Stored dataset items:
--
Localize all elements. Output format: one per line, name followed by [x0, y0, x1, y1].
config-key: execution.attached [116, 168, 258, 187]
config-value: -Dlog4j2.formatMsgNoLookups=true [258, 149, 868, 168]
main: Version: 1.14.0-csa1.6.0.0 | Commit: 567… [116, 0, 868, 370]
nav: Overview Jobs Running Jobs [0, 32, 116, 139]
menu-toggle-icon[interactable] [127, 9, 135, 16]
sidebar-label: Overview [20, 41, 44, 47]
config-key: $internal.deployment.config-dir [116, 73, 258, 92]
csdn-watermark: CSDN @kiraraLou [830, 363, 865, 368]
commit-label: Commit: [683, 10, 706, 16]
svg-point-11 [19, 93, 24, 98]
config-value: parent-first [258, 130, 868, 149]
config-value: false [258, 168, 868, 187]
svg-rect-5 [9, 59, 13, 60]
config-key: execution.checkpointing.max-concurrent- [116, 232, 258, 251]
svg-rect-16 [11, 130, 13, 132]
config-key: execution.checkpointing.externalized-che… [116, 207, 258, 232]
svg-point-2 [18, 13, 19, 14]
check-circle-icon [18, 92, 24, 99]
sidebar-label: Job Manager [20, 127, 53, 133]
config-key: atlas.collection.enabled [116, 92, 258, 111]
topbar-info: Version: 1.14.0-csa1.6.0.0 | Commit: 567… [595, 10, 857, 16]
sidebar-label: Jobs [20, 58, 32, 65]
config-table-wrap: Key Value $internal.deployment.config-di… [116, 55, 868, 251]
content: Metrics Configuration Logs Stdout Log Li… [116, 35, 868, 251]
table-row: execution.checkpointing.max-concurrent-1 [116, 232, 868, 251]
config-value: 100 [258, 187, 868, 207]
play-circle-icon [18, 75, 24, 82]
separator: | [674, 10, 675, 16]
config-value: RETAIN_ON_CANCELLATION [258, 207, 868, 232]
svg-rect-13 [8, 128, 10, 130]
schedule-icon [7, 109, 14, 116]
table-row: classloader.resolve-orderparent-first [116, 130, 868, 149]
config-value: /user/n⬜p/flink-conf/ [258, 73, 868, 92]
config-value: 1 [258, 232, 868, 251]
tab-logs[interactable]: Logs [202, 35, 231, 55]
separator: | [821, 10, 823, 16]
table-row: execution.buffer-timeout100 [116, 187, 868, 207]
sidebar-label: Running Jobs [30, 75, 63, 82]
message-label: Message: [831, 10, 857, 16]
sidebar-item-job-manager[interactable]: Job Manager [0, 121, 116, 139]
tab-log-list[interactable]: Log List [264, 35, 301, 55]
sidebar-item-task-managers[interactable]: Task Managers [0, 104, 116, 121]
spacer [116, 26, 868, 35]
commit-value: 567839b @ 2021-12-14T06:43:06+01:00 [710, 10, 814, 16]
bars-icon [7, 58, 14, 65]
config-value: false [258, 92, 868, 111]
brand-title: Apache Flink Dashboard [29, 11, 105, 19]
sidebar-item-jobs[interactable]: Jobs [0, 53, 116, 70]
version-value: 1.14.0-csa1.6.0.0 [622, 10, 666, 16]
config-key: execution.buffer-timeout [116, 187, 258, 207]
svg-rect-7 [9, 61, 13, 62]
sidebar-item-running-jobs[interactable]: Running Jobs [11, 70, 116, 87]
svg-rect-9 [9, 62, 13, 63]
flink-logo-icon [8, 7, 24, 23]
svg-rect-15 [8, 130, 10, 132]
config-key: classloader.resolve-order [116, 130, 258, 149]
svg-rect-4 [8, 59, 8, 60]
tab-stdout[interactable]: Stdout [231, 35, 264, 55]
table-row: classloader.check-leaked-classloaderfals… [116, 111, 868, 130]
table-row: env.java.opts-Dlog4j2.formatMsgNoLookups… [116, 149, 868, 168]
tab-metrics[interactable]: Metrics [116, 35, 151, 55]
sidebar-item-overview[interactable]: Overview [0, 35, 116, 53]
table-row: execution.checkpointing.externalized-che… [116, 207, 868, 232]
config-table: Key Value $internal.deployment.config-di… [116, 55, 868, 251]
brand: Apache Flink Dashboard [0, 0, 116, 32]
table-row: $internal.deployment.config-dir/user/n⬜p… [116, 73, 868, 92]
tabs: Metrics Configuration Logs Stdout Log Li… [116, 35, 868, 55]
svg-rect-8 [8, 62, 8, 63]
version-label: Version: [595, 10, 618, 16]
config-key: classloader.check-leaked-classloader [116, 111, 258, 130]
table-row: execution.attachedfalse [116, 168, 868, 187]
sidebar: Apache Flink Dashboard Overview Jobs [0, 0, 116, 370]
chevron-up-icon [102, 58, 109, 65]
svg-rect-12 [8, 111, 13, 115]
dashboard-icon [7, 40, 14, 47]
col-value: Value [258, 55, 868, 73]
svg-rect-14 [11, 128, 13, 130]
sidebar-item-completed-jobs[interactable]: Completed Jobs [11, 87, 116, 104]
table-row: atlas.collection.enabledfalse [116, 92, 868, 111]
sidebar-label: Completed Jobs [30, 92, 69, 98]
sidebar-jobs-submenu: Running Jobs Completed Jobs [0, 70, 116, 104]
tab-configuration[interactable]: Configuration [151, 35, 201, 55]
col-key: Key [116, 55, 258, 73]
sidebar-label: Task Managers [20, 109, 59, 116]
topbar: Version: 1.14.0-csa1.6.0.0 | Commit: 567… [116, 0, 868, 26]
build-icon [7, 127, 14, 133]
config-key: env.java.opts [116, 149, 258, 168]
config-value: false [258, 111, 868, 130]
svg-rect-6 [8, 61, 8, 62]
--
- [Exercise goal]: Transcribe each record shown above, exactly.

- [Response]:
Localize all elements. Output format: one per line, name followed by [x0, y0, x1, y1].
config-key: execution.attached [116, 168, 258, 187]
config-value: -Dlog4j2.formatMsgNoLookups=true [258, 149, 868, 168]
main: Version: 1.14.0-csa1.6.0.0 | Commit: 567… [116, 0, 868, 370]
nav: Overview Jobs Running Jobs [0, 32, 116, 139]
menu-toggle-icon[interactable] [127, 9, 135, 16]
sidebar-label: Overview [20, 41, 44, 47]
config-key: $internal.deployment.config-dir [116, 73, 258, 92]
csdn-watermark: CSDN @kiraraLou [830, 363, 865, 368]
commit-label: Commit: [683, 10, 706, 16]
svg-point-11 [19, 93, 24, 98]
config-value: parent-first [258, 130, 868, 149]
config-value: false [258, 168, 868, 187]
svg-rect-5 [9, 59, 13, 60]
config-key: execution.checkpointing.max-concurrent- [116, 232, 258, 251]
svg-rect-16 [11, 130, 13, 132]
config-key: execution.checkpointing.externalized-che… [116, 207, 258, 232]
svg-point-2 [18, 13, 19, 14]
check-circle-icon [18, 92, 24, 99]
sidebar-label: Job Manager [20, 127, 53, 133]
config-key: atlas.collection.enabled [116, 92, 258, 111]
topbar-info: Version: 1.14.0-csa1.6.0.0 | Commit: 567… [595, 10, 857, 16]
sidebar-label: Jobs [20, 58, 32, 65]
config-table-wrap: Key Value $internal.deployment.config-di… [116, 55, 868, 251]
content: Metrics Configuration Logs Stdout Log Li… [116, 35, 868, 251]
table-row: execution.checkpointing.max-concurrent-1 [116, 232, 868, 251]
config-value: 100 [258, 187, 868, 207]
play-circle-icon [18, 75, 24, 82]
separator: | [674, 10, 675, 16]
config-value: RETAIN_ON_CANCELLATION [258, 207, 868, 232]
svg-rect-13 [8, 128, 10, 130]
schedule-icon [7, 109, 14, 116]
table-row: classloader.resolve-orderparent-first [116, 130, 868, 149]
config-value: /user/n⬜p/flink-conf/ [258, 73, 868, 92]
config-value: 1 [258, 232, 868, 251]
tab-logs[interactable]: Logs [202, 35, 231, 55]
separator: | [821, 10, 823, 16]
table-row: execution.buffer-timeout100 [116, 187, 868, 207]
sidebar-label: Running Jobs [30, 75, 63, 82]
message-label: Message: [831, 10, 857, 16]
sidebar-item-job-manager[interactable]: Job Manager [0, 121, 116, 139]
tab-log-list[interactable]: Log List [264, 35, 301, 55]
sidebar-item-task-managers[interactable]: Task Managers [0, 104, 116, 121]
spacer [116, 26, 868, 35]
commit-value: 567839b @ 2021-12-14T06:43:06+01:00 [710, 10, 814, 16]
bars-icon [7, 58, 14, 65]
config-value: false [258, 92, 868, 111]
brand-title: Apache Flink Dashboard [29, 11, 105, 19]
sidebar-item-jobs[interactable]: Jobs [0, 53, 116, 70]
version-value: 1.14.0-csa1.6.0.0 [622, 10, 666, 16]
config-key: execution.buffer-timeout [116, 187, 258, 207]
svg-rect-7 [9, 61, 13, 62]
sidebar-item-running-jobs[interactable]: Running Jobs [11, 70, 116, 87]
svg-rect-9 [9, 62, 13, 63]
flink-logo-icon [8, 7, 24, 23]
svg-rect-15 [8, 130, 10, 132]
config-key: classloader.resolve-order [116, 130, 258, 149]
svg-rect-4 [8, 59, 8, 60]
tab-stdout[interactable]: Stdout [231, 35, 264, 55]
table-row: classloader.check-leaked-classloaderfals… [116, 111, 868, 130]
table-row: env.java.opts-Dlog4j2.formatMsgNoLookups… [116, 149, 868, 168]
tab-metrics[interactable]: Metrics [116, 35, 151, 55]
sidebar-item-overview[interactable]: Overview [0, 35, 116, 53]
table-row: execution.checkpointing.externalized-che… [116, 207, 868, 232]
config-table: Key Value $internal.deployment.config-di… [116, 55, 868, 251]
brand: Apache Flink Dashboard [0, 0, 116, 32]
table-row: $internal.deployment.config-dir/user/n⬜p… [116, 73, 868, 92]
tabs: Metrics Configuration Logs Stdout Log Li… [116, 35, 868, 55]
svg-rect-8 [8, 62, 8, 63]
version-label: Version: [595, 10, 618, 16]
config-key: classloader.check-leaked-classloader [116, 111, 258, 130]
table-row: execution.attachedfalse [116, 168, 868, 187]
sidebar: Apache Flink Dashboard Overview Jobs [0, 0, 116, 370]
chevron-up-icon [102, 58, 109, 65]
svg-rect-12 [8, 111, 13, 115]
dashboard-icon [7, 40, 14, 47]
col-value: Value [258, 55, 868, 73]
svg-rect-14 [11, 128, 13, 130]
sidebar-item-completed-jobs[interactable]: Completed Jobs [11, 87, 116, 104]
table-row: atlas.collection.enabledfalse [116, 92, 868, 111]
sidebar-label: Completed Jobs [30, 92, 69, 98]
sidebar-jobs-submenu: Running Jobs Completed Jobs [0, 70, 116, 104]
tab-configuration[interactable]: Configuration [151, 35, 201, 55]
col-key: Key [116, 55, 258, 73]
sidebar-label: Task Managers [20, 109, 59, 116]
topbar: Version: 1.14.0-csa1.6.0.0 | Commit: 567… [116, 0, 868, 26]
build-icon [7, 127, 14, 133]
config-key: env.java.opts [116, 149, 258, 168]
config-value: false [258, 111, 868, 130]
svg-rect-6 [8, 61, 8, 62]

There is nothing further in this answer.